(DATA EXTRACT):
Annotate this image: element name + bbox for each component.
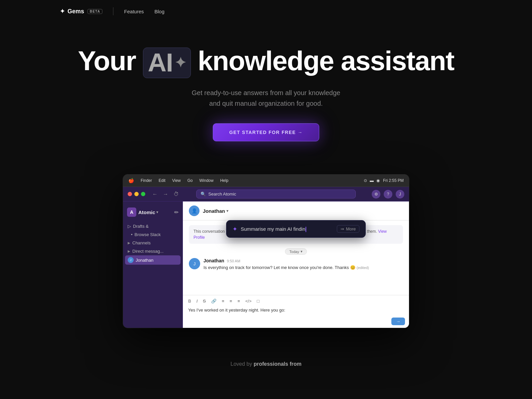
ai-popup-more-button[interactable]: ⇒ More [337, 225, 359, 233]
nav-features-link[interactable]: Features [124, 9, 144, 14]
logo: ✦ Gems BETA [60, 8, 102, 15]
mac-menu-right: ⊙ ▬ ◉ Fri 2:55 PM [364, 178, 404, 183]
block-button[interactable]: □ [256, 298, 261, 304]
ai-badge: AI ✦ [143, 48, 191, 78]
mac-help: Help [220, 178, 228, 183]
compose-icon[interactable]: ✏ [174, 209, 179, 215]
navbar: ✦ Gems BETA Features Blog [0, 0, 532, 23]
beta-badge: BETA [87, 9, 102, 14]
composer-bottom: → [187, 318, 405, 325]
message-content: Jonathan 9:50 AM Is everything on track … [203, 258, 403, 271]
mac-window: Window [200, 178, 214, 183]
hero-title: Your AI ✦ knowledge assistant [66, 46, 466, 78]
browse-icon: • [131, 232, 133, 237]
mac-time: Fri 2:55 PM [383, 178, 404, 183]
italic-button[interactable]: I [195, 298, 199, 304]
apple-icon: 🍎 [128, 178, 134, 183]
help-icon[interactable]: ? [384, 190, 392, 199]
send-button[interactable]: → [391, 318, 405, 325]
date-divider: Today ▾ [189, 248, 403, 255]
ai-spark-icon: ✦ [175, 55, 186, 70]
link-button[interactable]: 🔗 [210, 298, 218, 304]
nav-divider [113, 7, 113, 15]
jonathan-avatar: J [128, 257, 134, 263]
strikethrough-button[interactable]: S [201, 298, 207, 304]
sidebar-section: ▷ Drafts & • Browse Slack ▶ Channels ▶ [123, 221, 183, 266]
traffic-lights [128, 192, 145, 196]
ai-popup-text: Summarise my main AI findin [241, 226, 333, 232]
direct-arrow-icon: ▶ [128, 249, 130, 253]
drafts-icon: ▷ [128, 224, 131, 229]
user-avatar[interactable]: J [396, 190, 404, 199]
ai-popup-spark-icon: ✦ [232, 225, 237, 233]
send-icon: → [396, 319, 400, 324]
wifi-icon: ⊙ [364, 178, 367, 183]
code-button[interactable]: </> [244, 298, 253, 304]
chat-header: 👤 Jonathan ▾ [183, 201, 409, 220]
date-label: Today [289, 250, 299, 254]
clock-button[interactable]: ⏱ [173, 191, 180, 198]
composer-input[interactable]: Yes I've worked on it yesterday night. H… [187, 306, 405, 316]
hero-section: Your AI ✦ knowledge assistant Get ready-… [0, 23, 532, 161]
bold-button[interactable]: B [187, 298, 193, 304]
minimize-button[interactable] [134, 192, 139, 196]
message-avatar: J [189, 258, 200, 269]
message-text: Is everything on track for tomorrow? Let… [203, 264, 403, 271]
filter-icon[interactable]: ⚙ [372, 190, 380, 199]
main-content: 👤 Jonathan ▾ ✦ Summarise my main AI find… [183, 201, 409, 328]
footer-text: Loved by [230, 361, 253, 367]
channels-arrow-icon: ▶ [128, 241, 130, 245]
ai-popup: ✦ Summarise my main AI findin ⇒ More [226, 220, 366, 238]
chat-composer: B I S 🔗 ≡ ≡ ≡ </> □ Yes I've worked on i… [183, 295, 409, 328]
sidebar-item-jonathan[interactable]: J Jonathan [125, 255, 181, 265]
mac-view: View [172, 178, 181, 183]
search-bar[interactable]: 🔍 Search Atomic [196, 190, 356, 199]
sidebar: A Atomic ▾ ✏ ▷ Drafts & • Bro [123, 201, 183, 328]
logo-text: Gems [67, 8, 84, 15]
cta-button[interactable]: GET STARTED FOR FREE → [213, 123, 319, 141]
search-text: Search Atomic [208, 192, 236, 197]
app-body: A Atomic ▾ ✏ ▷ Drafts & • Bro [123, 201, 409, 328]
back-button[interactable]: ← [151, 191, 159, 198]
date-badge[interactable]: Today ▾ [285, 248, 307, 255]
unordered-list-button[interactable]: ≡ [228, 298, 234, 304]
cursor-icon [306, 227, 306, 232]
contact-name[interactable]: Jonathan ▾ [203, 208, 228, 214]
edited-label: (edited) [356, 266, 369, 270]
sidebar-item-drafts[interactable]: ▷ Drafts & [123, 222, 183, 230]
sidebar-item-label: Browse Slack [135, 232, 161, 237]
hero-subtitle: Get ready-to-use answers from all your k… [66, 87, 466, 109]
composer-toolbar: B I S 🔗 ≡ ≡ ≡ </> □ [187, 298, 405, 304]
sidebar-item-channels[interactable]: ▶ Channels [123, 239, 183, 247]
workspace-avatar: A [127, 207, 136, 217]
sidebar-item-browse[interactable]: • Browse Slack [123, 230, 183, 239]
mac-titlebar: 🍎 Finder Edit View Go Window Help ⊙ ▬ ◉ … [123, 175, 409, 187]
close-button[interactable] [128, 192, 132, 196]
mac-window: 🍎 Finder Edit View Go Window Help ⊙ ▬ ◉ … [123, 175, 409, 328]
sidebar-item-label: Drafts & [133, 224, 149, 229]
date-chevron-icon: ▾ [301, 249, 303, 254]
mac-finder: Finder [141, 178, 152, 183]
page-footer: Loved by professionals from [0, 348, 532, 374]
mac-wrapper: 🍎 Finder Edit View Go Window Help ⊙ ▬ ◉ … [0, 161, 532, 348]
mac-menu: 🍎 Finder Edit View Go Window Help [128, 178, 228, 183]
maximize-button[interactable] [141, 192, 145, 196]
user-icon: ◉ [376, 178, 380, 183]
app-chrome: ← → ⏱ 🔍 Search Atomic ⚙ ? J [123, 187, 409, 328]
nav-blog-link[interactable]: Blog [155, 9, 165, 14]
mac-edit: Edit [159, 178, 166, 183]
mac-status-icons: ⊙ ▬ ◉ [364, 178, 380, 183]
sidebar-header: A Atomic ▾ ✏ [123, 205, 183, 221]
message-row: J Jonathan 9:50 AM Is everything on trac… [189, 258, 403, 271]
sidebar-item-direct[interactable]: ▶ Direct messag... [123, 247, 183, 255]
forward-button[interactable]: → [162, 191, 169, 198]
indent-button[interactable]: ≡ [236, 298, 241, 304]
more-icon: ⇒ [340, 226, 344, 231]
contact-chevron-icon: ▾ [226, 209, 228, 213]
sidebar-item-label: Direct messag... [132, 249, 164, 254]
workspace-name: Atomic [138, 209, 155, 215]
search-icon: 🔍 [200, 192, 206, 197]
battery-icon: ▬ [370, 178, 374, 183]
ordered-list-button[interactable]: ≡ [220, 298, 226, 304]
logo-spark-icon: ✦ [60, 8, 65, 15]
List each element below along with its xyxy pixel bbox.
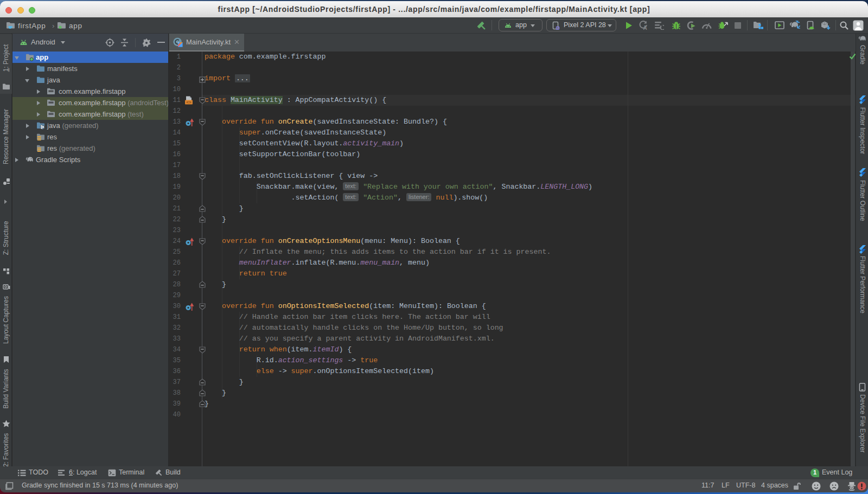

(YOUR ASSIGNMENT): Return a verbatim transcription of the data, omitting all images.

(RESPONSE BELOW):
Annotate this image: element name + bbox for each component.
ai-popup-more-button[interactable]: ⇒ More [337, 225, 359, 233]
nav-features-link[interactable]: Features [124, 9, 144, 14]
logo: ✦ Gems BETA [60, 8, 102, 15]
mac-menu-right: ⊙ ▬ ◉ Fri 2:55 PM [364, 178, 404, 183]
block-button[interactable]: □ [256, 298, 261, 304]
ai-badge: AI ✦ [143, 48, 191, 78]
mac-help: Help [220, 178, 228, 183]
compose-icon[interactable]: ✏ [174, 209, 179, 215]
navbar: ✦ Gems BETA Features Blog [0, 0, 532, 23]
beta-badge: BETA [87, 9, 102, 14]
composer-bottom: → [187, 318, 405, 325]
message-content: Jonathan 9:50 AM Is everything on track … [203, 258, 403, 271]
mac-window: Window [200, 178, 214, 183]
hero-title: Your AI ✦ knowledge assistant [66, 46, 466, 78]
browse-icon: • [131, 232, 133, 237]
mac-time: Fri 2:55 PM [383, 178, 404, 183]
italic-button[interactable]: I [195, 298, 199, 304]
apple-icon: 🍎 [128, 178, 134, 183]
help-icon[interactable]: ? [384, 190, 392, 199]
send-button[interactable]: → [391, 318, 405, 325]
date-divider: Today ▾ [189, 248, 403, 255]
ai-spark-icon: ✦ [175, 55, 186, 70]
link-button[interactable]: 🔗 [210, 298, 218, 304]
nav-divider [113, 7, 113, 15]
jonathan-avatar: J [128, 257, 134, 263]
strikethrough-button[interactable]: S [201, 298, 207, 304]
sidebar-section: ▷ Drafts & • Browse Slack ▶ Channels ▶ [123, 221, 183, 266]
traffic-lights [128, 192, 145, 196]
ai-popup-text: Summarise my main AI findin [241, 226, 333, 232]
direct-arrow-icon: ▶ [128, 249, 130, 253]
drafts-icon: ▷ [128, 224, 131, 229]
user-avatar[interactable]: J [396, 190, 404, 199]
ai-popup-spark-icon: ✦ [232, 225, 237, 233]
send-icon: → [396, 319, 400, 324]
wifi-icon: ⊙ [364, 178, 367, 183]
code-button[interactable]: </> [244, 298, 253, 304]
chat-header: 👤 Jonathan ▾ [183, 201, 409, 220]
date-label: Today [289, 250, 299, 254]
clock-button[interactable]: ⏱ [173, 191, 180, 198]
composer-input[interactable]: Yes I've worked on it yesterday night. H… [187, 306, 405, 316]
hero-section: Your AI ✦ knowledge assistant Get ready-… [0, 23, 532, 161]
bold-button[interactable]: B [187, 298, 193, 304]
minimize-button[interactable] [134, 192, 139, 196]
message-avatar: J [189, 258, 200, 269]
message-text: Is everything on track for tomorrow? Let… [203, 264, 403, 271]
filter-icon[interactable]: ⚙ [372, 190, 380, 199]
main-content: 👤 Jonathan ▾ ✦ Summarise my main AI find… [183, 201, 409, 328]
footer-text: Loved by [230, 361, 253, 367]
channels-arrow-icon: ▶ [128, 241, 130, 245]
ai-popup: ✦ Summarise my main AI findin ⇒ More [226, 220, 366, 238]
chat-composer: B I S 🔗 ≡ ≡ ≡ </> □ Yes I've worked on i… [183, 295, 409, 328]
sidebar-item-jonathan[interactable]: J Jonathan [125, 255, 181, 265]
mac-view: View [172, 178, 181, 183]
search-bar[interactable]: 🔍 Search Atomic [196, 190, 356, 199]
sidebar: A Atomic ▾ ✏ ▷ Drafts & • Bro [123, 201, 183, 328]
logo-text: Gems [67, 8, 84, 15]
cta-button[interactable]: GET STARTED FOR FREE → [213, 123, 319, 141]
search-text: Search Atomic [208, 192, 236, 197]
app-body: A Atomic ▾ ✏ ▷ Drafts & • Bro [123, 201, 409, 328]
back-button[interactable]: ← [151, 191, 159, 198]
date-badge[interactable]: Today ▾ [285, 248, 307, 255]
unordered-list-button[interactable]: ≡ [228, 298, 234, 304]
cursor-icon [306, 227, 306, 232]
contact-name[interactable]: Jonathan ▾ [203, 208, 228, 214]
edited-label: (edited) [356, 266, 369, 270]
sidebar-item-drafts[interactable]: ▷ Drafts & [123, 222, 183, 230]
sidebar-item-label: Browse Slack [135, 232, 161, 237]
hero-subtitle: Get ready-to-use answers from all your k… [66, 87, 466, 109]
composer-toolbar: B I S 🔗 ≡ ≡ ≡ </> □ [187, 298, 405, 304]
sidebar-item-channels[interactable]: ▶ Channels [123, 239, 183, 247]
workspace-avatar: A [127, 207, 136, 217]
sidebar-item-browse[interactable]: • Browse Slack [123, 230, 183, 239]
mac-titlebar: 🍎 Finder Edit View Go Window Help ⊙ ▬ ◉ … [123, 175, 409, 187]
close-button[interactable] [128, 192, 132, 196]
mac-window: 🍎 Finder Edit View Go Window Help ⊙ ▬ ◉ … [123, 175, 409, 328]
sidebar-item-label: Drafts & [133, 224, 149, 229]
date-chevron-icon: ▾ [301, 249, 303, 254]
mac-finder: Finder [141, 178, 152, 183]
page-footer: Loved by professionals from [0, 348, 532, 374]
mac-wrapper: 🍎 Finder Edit View Go Window Help ⊙ ▬ ◉ … [0, 161, 532, 348]
mac-menu: 🍎 Finder Edit View Go Window Help [128, 178, 228, 183]
maximize-button[interactable] [141, 192, 145, 196]
user-icon: ◉ [376, 178, 380, 183]
app-chrome: ← → ⏱ 🔍 Search Atomic ⚙ ? J [123, 187, 409, 328]
nav-blog-link[interactable]: Blog [155, 9, 165, 14]
mac-edit: Edit [159, 178, 166, 183]
mac-status-icons: ⊙ ▬ ◉ [364, 178, 380, 183]
sidebar-header: A Atomic ▾ ✏ [123, 205, 183, 221]
message-row: J Jonathan 9:50 AM Is everything on trac… [189, 258, 403, 271]
sidebar-item-direct[interactable]: ▶ Direct messag... [123, 247, 183, 255]
forward-button[interactable]: → [162, 191, 169, 198]
indent-button[interactable]: ≡ [236, 298, 241, 304]
more-icon: ⇒ [340, 226, 344, 231]
contact-chevron-icon: ▾ [226, 209, 228, 213]
sidebar-item-label: Direct messag... [132, 249, 164, 254]
workspace-name: Atomic [138, 209, 155, 215]
search-icon: 🔍 [200, 192, 206, 197]
battery-icon: ▬ [370, 178, 374, 183]
ordered-list-button[interactable]: ≡ [220, 298, 226, 304]
logo-spark-icon: ✦ [60, 8, 65, 15]
List each element below along with its xyxy pixel bbox.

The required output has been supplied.